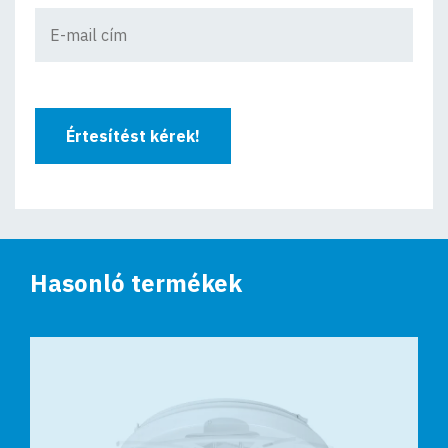
Értesítést kérek!
Hasonló termékek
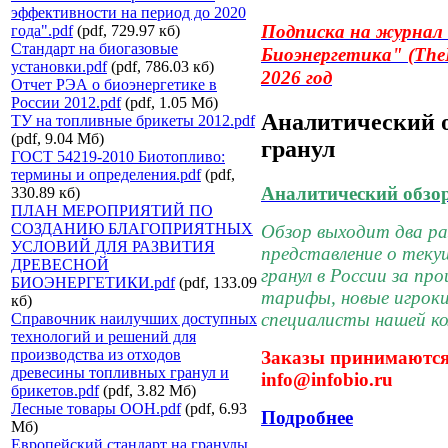
эффективности на период до 2020
Подписка на журнал
года".pdf
(pdf, 729.97 кб)
Стандарт на биогазовые
Биоэнергетика"
(The
установки.pdf
(pdf, 786.03 кб)
2026 год
Отчет РЭА о биоэнергетике в
России 2012.pdf
(pdf, 1.05 Мб)
Аналитический 
ТУ на топливные брикеты 2012.pdf
(pdf, 9.04 Мб)
гранул
ГОСТ 54219-2010 Биотопливо:
термины и определения.pdf
(pdf,
Аналитический обзо
330.89 кб)
ПЛАН МЕРОПРИЯТИЙ ПО
СОЗДАНИЮ БЛАГОПРИЯТНЫХ
Обзор выходит два раз
УСЛОВИЙ ДЛЯ РАЗВИТИЯ
представление о теку
ДРЕВЕСНОЙ
гранул в России за пр
БИОЭНЕРГЕТИКИ.pdf
(pdf, 133.09
тарифы, новые игроки 
кб)
специалисты нашей ко
Справочник наилучших доступных
технологий и решений для
производства из отходов
Заказы принимаются 
древесины топливных гранул и
info@infobio.ru
брикетов.pdf
(pdf, 3.82 Мб)
Лесные товары ООН.pdf
(pdf, 6.93
Подробнее
Мб)
Европейский стандарт на гранулы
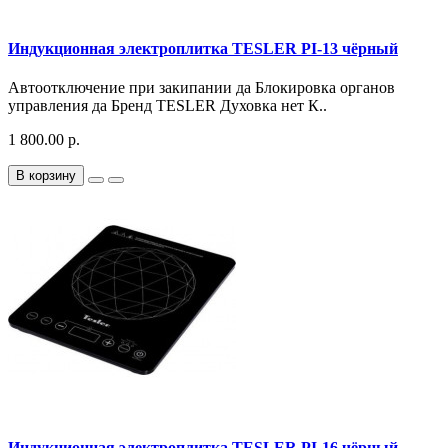
Индукционная электроплитка TESLER PI-13 чёрный
Автоотключение при закипании да Блокировка органов
управления да Бренд TESLER Духовка нет К..
1 800.00 р.
В корзину
Индукционная электроплитка TESLER PI-16 чёрный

━━━━━━━━━━━━━━━━

▶ [WORK INSTRUCTION]:
Locate the word "Индукционная" in the records and collect each line it appears in.

▶ [TASK RESPONSE]:
Индукционная электроплитка TESLER PI-13 чёрный
Индукционная электроплитка TESLER PI-16 чёрный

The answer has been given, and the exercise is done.